┌─ Given records

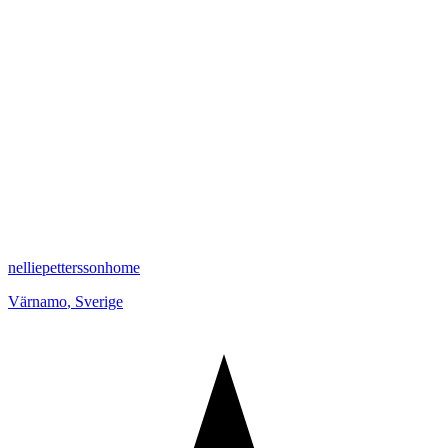
nelliepetterssonhome
Värnamo
,
Sverige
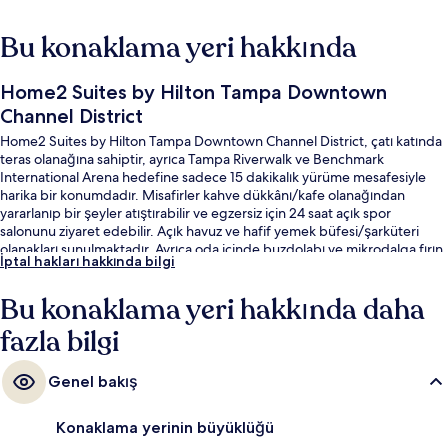
Bu konaklama yeri hakkında
Home2 Suites by Hilton Tampa Downtown
Channel District
Home2 Suites by Hilton Tampa Downtown Channel District, çatı katında
teras olanağına sahiptir, ayrıca Tampa Riverwalk ve Benchmark
International Arena hedefine sadece 15 dakikalık yürüme mesafesiyle
harika bir konumdadır. Misafirler kahve dükkânı/kafe olanağından
yararlanıp bir şeyler atıştırabilir ve egzersiz için 24 saat açık spor
salonunu ziyaret edebilir. Açık havuz ve hafif yemek büfesi/şarküteri
olanakları sunulmaktadır. Ayrıca oda içinde buzdolabı ve mikrodalga fırın
İptal hakları hakkında bilgi
gibi kolaylıklar mevcuttur. Yardıma hazır personel ve konum
misafirlerden tam not alıyor.
Bu konaklama yeri hakkında daha
fazla bilgi
Genel bakış
Konaklama yerinin büyüklüğü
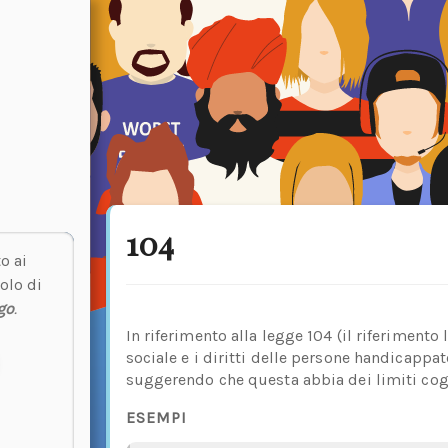
104
o ai
olo di
go
.
In riferimento alla legge 104 (il riferimento 
sociale e i diritti delle persone handicappa
suggerendo che questa abbia dei limiti cogn
ESEMPI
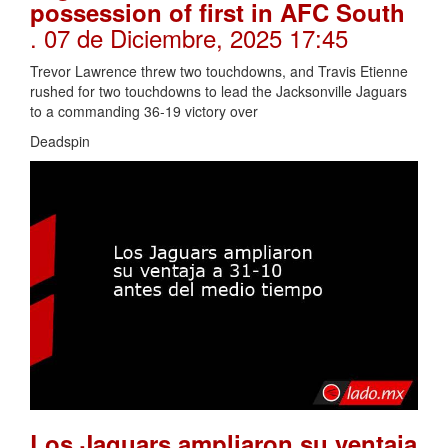
possession of first in AFC South
. 07 de Diciembre, 2025 17:45
Trevor Lawrence threw two touchdowns, and Travis Etienne
rushed for two touchdowns to lead the Jacksonville Jaguars
to a commanding 36-19 victory over
Deadspin
Los Jaguars ampliaron su ventaja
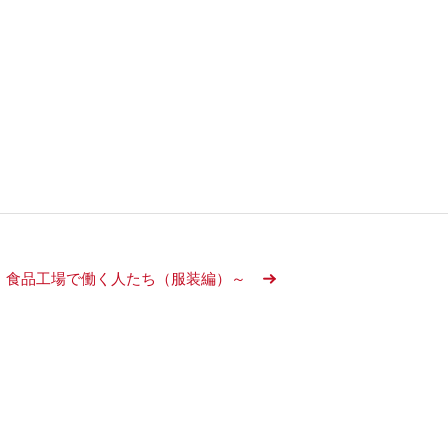
食品工場で働く人たち（服装編）～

└─

#### [What needs to be done]
Make an exact copy of the listing, with no images in it.

#### [Exercise response]
nelliepetterssonhome
Värnamo
,
Sverige
Bu konaklama yeri hakkında
Home2 Suites by Hilton Tampa Downtown
Channel District
Home2 Suites by Hilton Tampa Downtown Channel District, çatı katında
teras olanağına sahiptir, ayrıca Tampa Riverwalk ve Benchmark
International Arena hedefine sadece 15 dakikalık yürüme mesafesiyle
harika bir konumdadır. Misafirler kahve dükkânı/kafe olanağından
yararlanıp bir şeyler atıştırabilir ve egzersiz için 24 saat açık spor
salonunu ziyaret edebilir. Açık havuz ve hafif yemek büfesi/şarküteri
olanakları sunulmaktadır. Ayrıca oda içinde buzdolabı ve mikrodalga fırın
İptal hakları hakkında bilgi
gibi kolaylıklar mevcuttur. Yardıma hazır personel ve konum
misafirlerden tam not alıyor.
Bu konaklama yeri hakkında daha
fazla bilgi
Genel bakış
Konaklama yerinin büyüklüğü
104
o ai
olo di
go
.
In riferimento alla legge 104 (il riferimento 
sociale e i diritti delle persone handicappa
suggerendo che questa abbia dei limiti cogn
ESEMPI
possession of first in AFC South
. 07 de Diciembre, 2025 17:45
Trevor Lawrence threw two touchdowns, and Travis Etienne
rushed for two touchdowns to lead the Jacksonville Jaguars
to a commanding 36-19 victory over
Deadspin
Los Jaguars ampliaron su ventaja
食品工場で働く人たち（服装編）～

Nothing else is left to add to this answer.